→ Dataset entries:
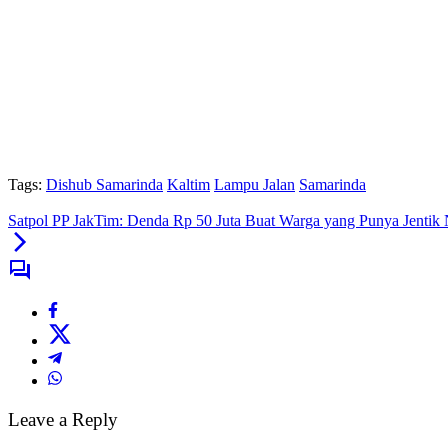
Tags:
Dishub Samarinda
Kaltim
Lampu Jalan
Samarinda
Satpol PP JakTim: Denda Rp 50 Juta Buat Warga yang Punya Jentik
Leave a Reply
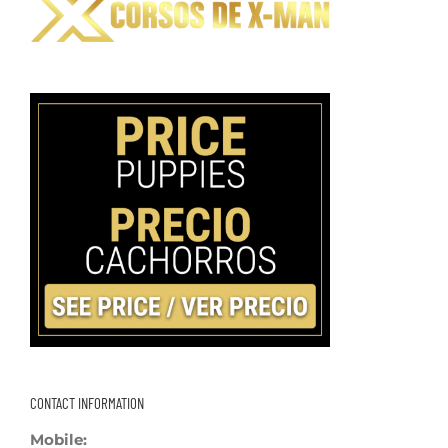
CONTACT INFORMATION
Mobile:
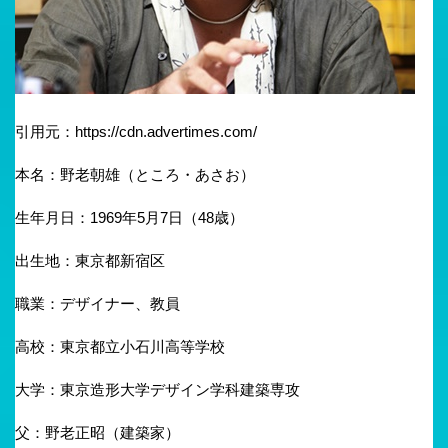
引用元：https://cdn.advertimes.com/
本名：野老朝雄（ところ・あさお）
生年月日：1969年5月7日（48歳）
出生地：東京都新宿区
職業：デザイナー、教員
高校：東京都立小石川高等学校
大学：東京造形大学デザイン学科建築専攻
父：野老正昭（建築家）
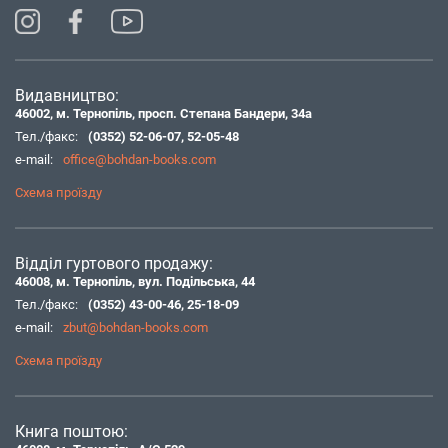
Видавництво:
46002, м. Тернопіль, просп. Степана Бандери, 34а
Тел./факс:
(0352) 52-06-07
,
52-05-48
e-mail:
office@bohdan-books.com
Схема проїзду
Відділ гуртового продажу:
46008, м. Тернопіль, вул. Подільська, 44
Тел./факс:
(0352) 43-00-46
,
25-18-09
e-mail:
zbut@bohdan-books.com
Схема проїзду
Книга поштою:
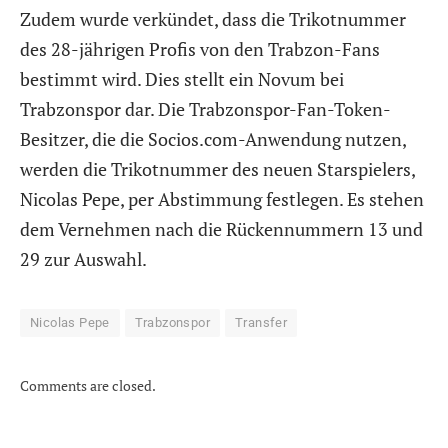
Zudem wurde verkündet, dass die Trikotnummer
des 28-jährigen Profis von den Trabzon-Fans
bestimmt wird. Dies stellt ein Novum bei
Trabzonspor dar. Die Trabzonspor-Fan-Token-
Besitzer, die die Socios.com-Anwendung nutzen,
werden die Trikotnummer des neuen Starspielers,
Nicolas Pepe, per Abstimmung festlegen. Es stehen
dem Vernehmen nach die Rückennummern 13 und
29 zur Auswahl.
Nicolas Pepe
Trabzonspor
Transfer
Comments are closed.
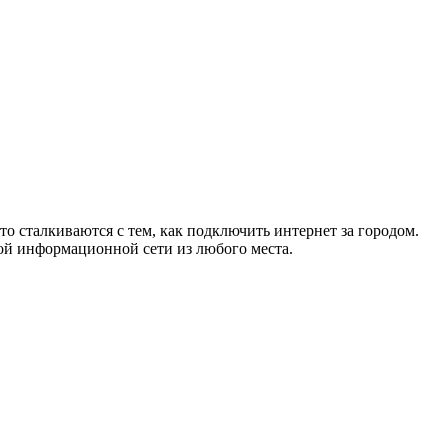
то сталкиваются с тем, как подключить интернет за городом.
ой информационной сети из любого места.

→ YOUR TASK: From the line with "Nicolas Pepe, per" up to and including the line with "то сталкиваются с" above, retype every line exactly and nothing more; leave out the pictures.

→ RESPONSE FOR THIS EXERCISE:
Nicolas Pepe, per Abstimmung festlegen. Es stehen
dem Vernehmen nach die Rückennummern 13 und
29 zur Auswahl.
Nicolas Pepe
Trabzonspor
Transfer
Comments are closed.
то сталкиваются с тем, как подключить интернет за городом.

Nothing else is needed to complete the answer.